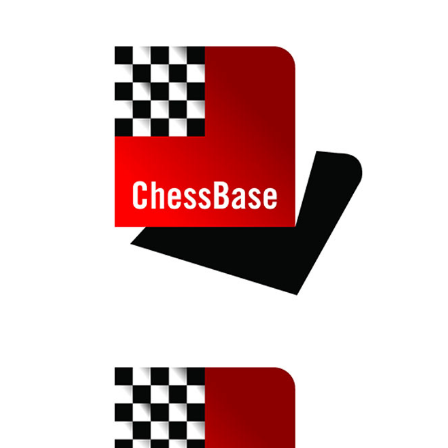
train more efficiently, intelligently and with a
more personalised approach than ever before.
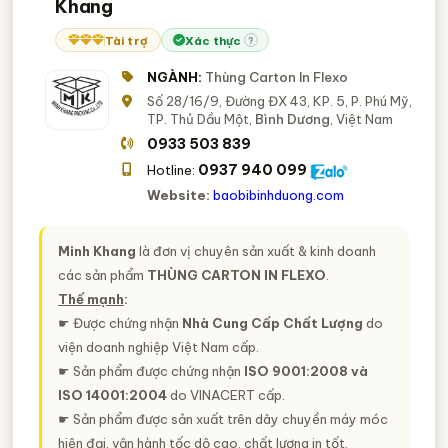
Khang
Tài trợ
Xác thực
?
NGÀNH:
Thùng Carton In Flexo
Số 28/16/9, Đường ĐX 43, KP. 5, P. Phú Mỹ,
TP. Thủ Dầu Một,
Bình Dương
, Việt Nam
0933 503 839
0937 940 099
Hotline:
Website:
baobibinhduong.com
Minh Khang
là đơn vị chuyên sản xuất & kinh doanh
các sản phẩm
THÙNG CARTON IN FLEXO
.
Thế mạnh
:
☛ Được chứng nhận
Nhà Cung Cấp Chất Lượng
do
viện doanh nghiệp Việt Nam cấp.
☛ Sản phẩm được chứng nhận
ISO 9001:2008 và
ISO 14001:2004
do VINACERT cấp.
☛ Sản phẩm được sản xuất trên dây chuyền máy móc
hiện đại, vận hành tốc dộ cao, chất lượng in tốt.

────────────────────

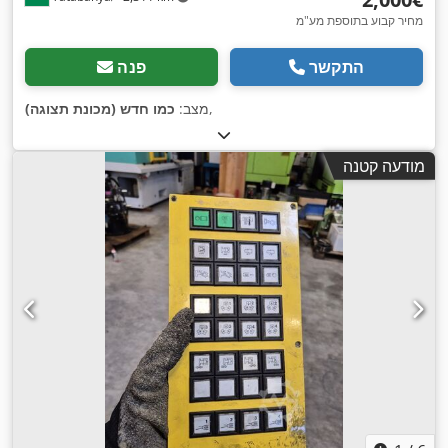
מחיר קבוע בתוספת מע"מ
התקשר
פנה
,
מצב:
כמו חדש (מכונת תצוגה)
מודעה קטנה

────────────────────

:: TASK DESCRIPTION ::
Reproduce the lines above starting at the one with "train more efficiently, intelligently" and ending at the one with "ISO 9001:2008 và", both included, exactly and with no pictures.

:: RESULT FOR THIS EXERCISE ::
train more efficiently, intelligently and with a
more personalised approach than ever before.
Khang
Tài trợ
Xác thực
?
NGÀNH:
Thùng Carton In Flexo
Số 28/16/9, Đường ĐX 43, KP. 5, P. Phú Mỹ,
TP. Thủ Dầu Một,
Bình Dương
, Việt Nam
0933 503 839
0937 940 099
Hotline:
Website:
baobibinhduong.com
Minh Khang
là đơn vị chuyên sản xuất & kinh doanh
các sản phẩm
THÙNG CARTON IN FLEXO
.
Thế mạnh
:
☛ Được chứng nhận
Nhà Cung Cấp Chất Lượng
do
viện doanh nghiệp Việt Nam cấp.
☛ Sản phẩm được chứng nhận
ISO 9001:2008 và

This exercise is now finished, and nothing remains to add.